Coronary abnormalities in children are rare but frequently present as an unexpected lethal event. Preclinical myocardial ischemia should be followed carefully in certain disease entities including Kawasaki disease with coronary aneurysm, d-TGA after ASO, and post heart transplant; however, it is extremely difficult to identify the population at risk for SCD without previously known cardiac abnormalities, such as AAOCA. Variable combinations of cell death and arrhythmogenesis are responsible for heterogeneous clinical presentation of myocardial ischemia in children.
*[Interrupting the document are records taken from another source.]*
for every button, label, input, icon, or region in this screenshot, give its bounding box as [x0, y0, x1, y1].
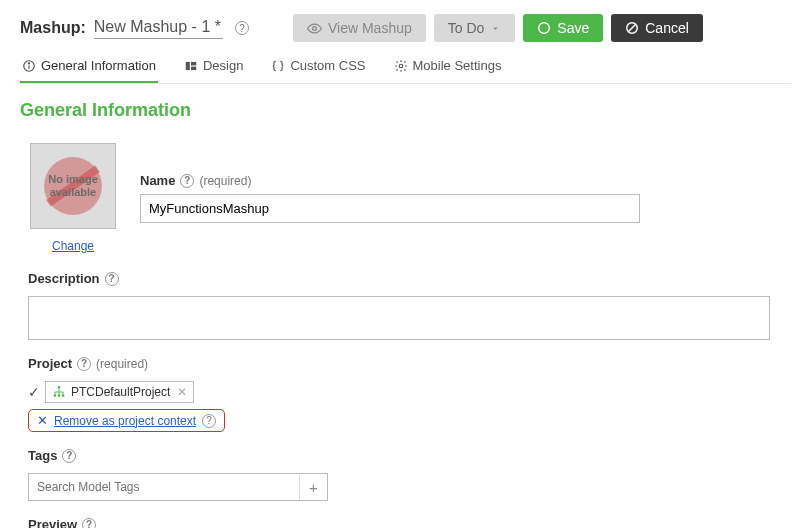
preview-label: Preview [28, 517, 77, 528]
gear-icon [394, 59, 408, 73]
remove-project-context-row: ✕ Remove as project context ? [28, 409, 225, 432]
svg-rect-11 [58, 386, 60, 388]
change-thumbnail-link[interactable]: Change [52, 239, 94, 253]
thumbnail-placeholder: No image available [30, 143, 116, 229]
thumbnail-column: No image available Change [28, 143, 118, 253]
tab-design[interactable]: Design [182, 54, 245, 83]
svg-rect-12 [54, 394, 56, 396]
project-label: Project [28, 356, 72, 371]
remove-project-context-link[interactable]: Remove as project context [54, 414, 196, 428]
svg-rect-8 [191, 61, 196, 64]
eye-icon [307, 21, 322, 36]
help-icon[interactable]: ? [82, 518, 96, 529]
name-required: (required) [199, 174, 251, 188]
tags-search-input[interactable] [29, 474, 299, 500]
tags-label: Tags [28, 448, 57, 463]
help-icon[interactable]: ? [180, 174, 194, 188]
svg-line-3 [629, 25, 636, 32]
svg-point-0 [313, 26, 317, 30]
view-mashup-button[interactable]: View Mashup [293, 14, 426, 42]
tab-css-label: Custom CSS [290, 58, 365, 73]
css-icon [271, 59, 285, 73]
help-icon[interactable]: ? [235, 21, 249, 35]
tab-general-label: General Information [41, 58, 156, 73]
svg-point-10 [399, 64, 403, 68]
svg-rect-7 [186, 61, 190, 69]
svg-rect-14 [62, 394, 64, 396]
todo-button[interactable]: To Do [434, 14, 516, 42]
help-icon[interactable]: ? [77, 357, 91, 371]
tab-mobile-label: Mobile Settings [413, 58, 502, 73]
section-title: General Information [20, 100, 791, 121]
save-button[interactable]: Save [523, 14, 603, 42]
svg-point-6 [28, 62, 29, 63]
svg-rect-13 [58, 394, 60, 396]
mashup-prefix: Mashup: [20, 19, 86, 37]
remove-x-icon: ✕ [37, 413, 48, 428]
mashup-title[interactable]: New Mashup - 1 * [94, 18, 223, 39]
header-bar: Mashup: New Mashup - 1 * ? View Mashup T… [20, 14, 791, 42]
svg-point-1 [539, 23, 550, 34]
thumbnail-text: No image available [31, 173, 115, 199]
save-circle-icon [537, 21, 551, 35]
clear-project-icon[interactable]: ✕ [177, 385, 187, 399]
save-label: Save [557, 20, 589, 36]
tab-general-information[interactable]: General Information [20, 54, 158, 83]
tab-design-label: Design [203, 58, 243, 73]
help-icon[interactable]: ? [202, 414, 216, 428]
project-required: (required) [96, 357, 148, 371]
chevron-down-icon [490, 23, 501, 34]
help-icon[interactable]: ? [62, 449, 76, 463]
project-chip[interactable]: PTCDefaultProject ✕ [45, 381, 194, 403]
cancel-label: Cancel [645, 20, 689, 36]
cancel-icon [625, 21, 639, 35]
tab-bar: General Information Design Custom CSS Mo… [20, 54, 791, 84]
cancel-button[interactable]: Cancel [611, 14, 703, 42]
help-icon[interactable]: ? [105, 272, 119, 286]
description-input[interactable] [28, 296, 770, 340]
project-name: PTCDefaultProject [71, 385, 170, 399]
add-tag-button[interactable]: + [299, 475, 327, 500]
design-icon [184, 59, 198, 73]
tags-input-wrapper: + [28, 473, 328, 501]
name-label: Name [140, 173, 175, 188]
description-label: Description [28, 271, 100, 286]
view-mashup-label: View Mashup [328, 20, 412, 36]
todo-label: To Do [448, 20, 485, 36]
info-icon [22, 59, 36, 73]
tab-custom-css[interactable]: Custom CSS [269, 54, 367, 83]
name-input[interactable] [140, 194, 640, 223]
tab-mobile-settings[interactable]: Mobile Settings [392, 54, 504, 83]
project-icon [52, 385, 66, 399]
check-icon: ✓ [28, 384, 40, 400]
svg-rect-9 [191, 66, 196, 70]
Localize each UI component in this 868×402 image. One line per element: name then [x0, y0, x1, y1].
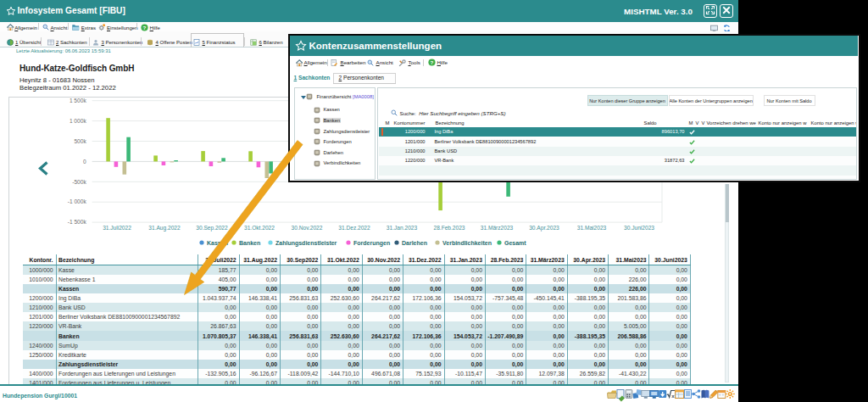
svg-text:?: ?: [430, 59, 433, 65]
svg-text:x: x: [671, 394, 675, 399]
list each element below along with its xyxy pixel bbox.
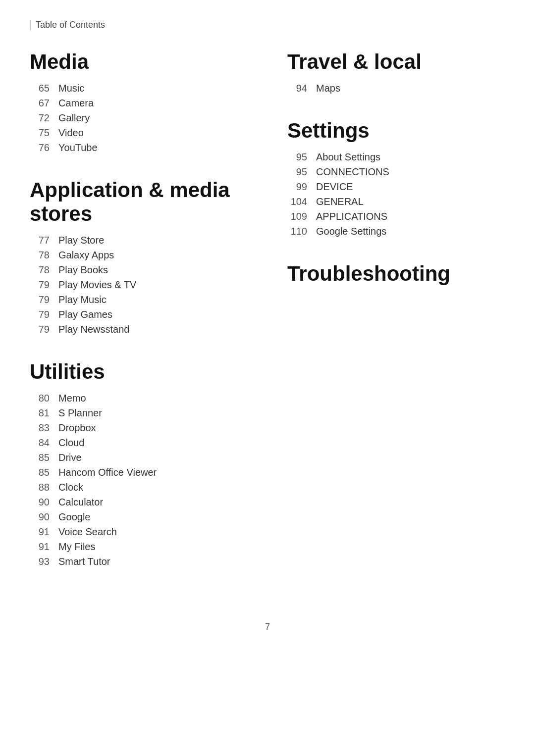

Several crucial associated factors that influence the fate of myocardial ischemia include, but are not limited to, a regulatory role of mitochondria, involvement of the autonomic nervous system, and a degree of collateral vessel formation. Understanding the basic science of myocardial ischemia is imperative to manage children at risk for SCD secondary to myocardial ischemia. This area is a challenging, yet an exciting, new arena in the future of pediatric cardiology.